L’ancienne cité industrielle, sixième ville du pays, est en pleine effervescence culturelle et architecturale. Une grande sous-estimée sort de l’ombre de Zurich.
«De Winterthour, on ne voit pas de lac.» Tout le monde vous le dira, l’air embêté, ou résigné. Et alors? De Winterthour, on voit la mer. Une mer de rails. Des rails qui arrivent de Zurich, des rails qui s’élancent vers la Thurgovie ou courent vers le nord et Schaffhouse.
Une invitation au voyage. Et rien que de très naturel dans une ville dont le destin s’embrase avec l’industrie ferroviaire quand, dès 1834, la famille Sulzer y fond de l’acier, puis quand l’Anglais Charles Brown y fabrique des locomotives.
Lorsqu’on vient de Zurich – à 15 minutes de train, la porte à côté –, les bâtiments de brique à gauche des voies témoignent du passé. Il faut absolument pénétrer cette «cité interdite» qui, autrefois, ne laissait passer que ses mécanos et ses ingénieurs.
Vous y découvrirez un monde nouveau, grouillant d’idées, d’activités et de jeunesse: la Sulzer-Areal, un quartier à l’image des gens de Winterthour qui labourent leur passé et inventent leur futur, sortant enfin de l’ombre de Zurich.
Des citoyens qui viennent de dire oui, le 8 mars, au développement de cette zone.
Une mue et une densification nécessaires dans une ville essoufflée par sa croissance trépidante, elle qui a vu le nombre de ses habitants passer à 109 000 l’an dernier, 20 000 de plus qu’il y a vingt ans. Le défi? Construire les infrastructures nécessaires malgré de frugales ressources fiscales.
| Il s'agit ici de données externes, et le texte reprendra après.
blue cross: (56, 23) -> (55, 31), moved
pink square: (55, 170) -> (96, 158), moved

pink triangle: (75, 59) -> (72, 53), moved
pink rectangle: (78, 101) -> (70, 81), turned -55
«Parce que Winterthour attire trop peu d’emplois par rapport au nombre d’habitants, et trop peu de riches. Ils préfèrent s’installer au bord d’un lac», explique le maire, Michael Künzle. Eh oui. Dès lors, la ville s’appuie beaucoup sur le secteur privé, trop jugent certains, et ne jure que par le PPP, le partenariat public-privé. Comme son gouvernement qui a basculé à droite l’an dernier.
Ce matin-là, une foule élégante presse le pas pour s’engouffrer dans l’ancienne cathédrale industrielle, la halle 87 du groupe Sulzer, ses plafonds à 10 mètres, ses anciennes grues capables de tracter 15 tonnes, ses verrières qui laissent la lumière inonder les lieux.
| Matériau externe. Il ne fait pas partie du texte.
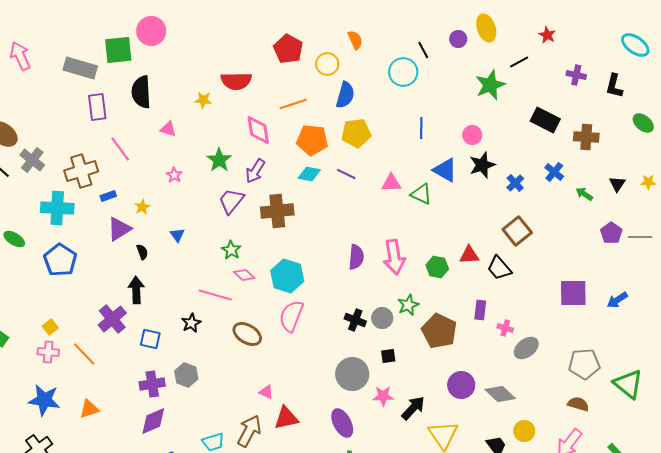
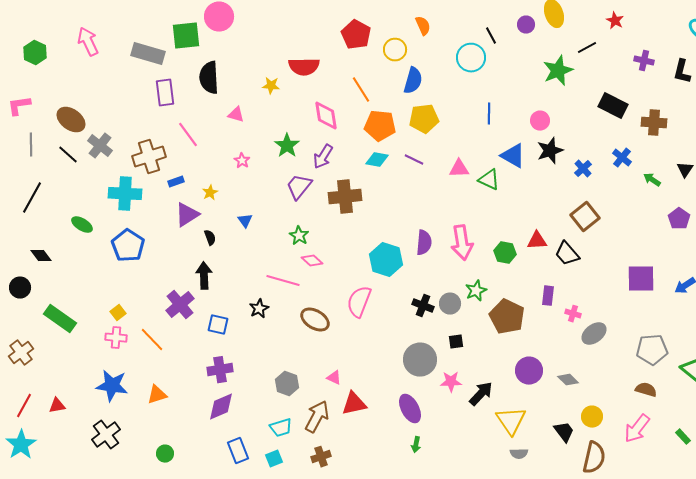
orange line: (293, 104) -> (361, 90), turned 76
cyan hexagon: (287, 276) -> (386, 260), moved
gray hexagon: (186, 375) -> (287, 384), moved
gray diamond: (500, 394) -> (568, 380), size x0.7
La conseillère d’Etat Regine Aeppli, le maire, architectes, banquier et autres officiels inaugurent la gigantesque bibliothèque de la Haute école zurichoise de sciences appliquées. Tout un symbole.
«Le moteur de la connaissance succède aux moteurs qui furent construits ici autrefois», résume le Fribourgeois Jean-Marc Piveteau, recteur de l’établissement qui compte 8500 étudiants en architecture, électronique ou linguistique.
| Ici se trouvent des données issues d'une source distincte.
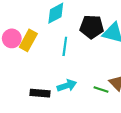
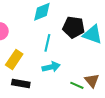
yellow rectangle: (28, 40) -> (14, 59), moved
cyan arrow: (67, 86) -> (51, 67), moved

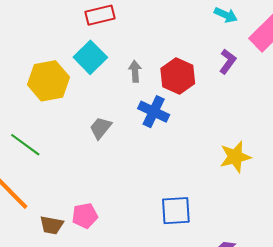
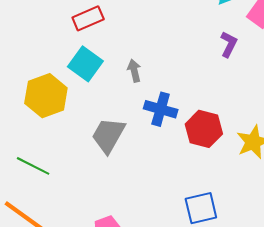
red hexagon: (178, 76) -> (204, 129), moved
gray trapezoid: (101, 128) -> (108, 135), size x1.5

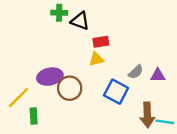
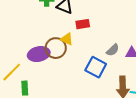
yellow triangle: (96, 59) -> (67, 39), moved, turned 40
brown circle: (70, 88) -> (56, 48), moved

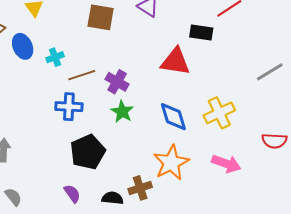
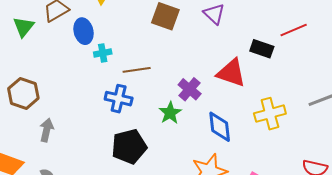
cyan cross: (55, 57) -> (103, 53), moved
purple cross: (117, 82) -> (190, 89), moved
yellow cross: (219, 113) -> (270, 114), moved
De là-haut, on découvre le voisinage: des appartements sis dans d’autres usines rénovées, le technopark et ses start-up, d’anciennes halles encore vides ou abritant galerie d’art ou magasins de meubles et, en arrière-fond, l’élégance tout en verre de l’école d’architecture dessinée par Kilga Popp, lauréate du prix Goldener Hase décerné par le magazine Hochparterre.
Understatement
A deux pas, l’enseigne Ventilator Records de Vasco Saxer. Le disquaire, deux créoles dans le lobe gauche, nous livre sa version, critique, de Winterthour. Une ville qui bouge, où il fait bon vivre. Certes. Mais qui pêcherait par une certaine soumission au monde économique, «un understatement chronique qui colle à la peau des gens de Winterthour, toujours un peu empruntés avec leurs héritages, culturels notamment».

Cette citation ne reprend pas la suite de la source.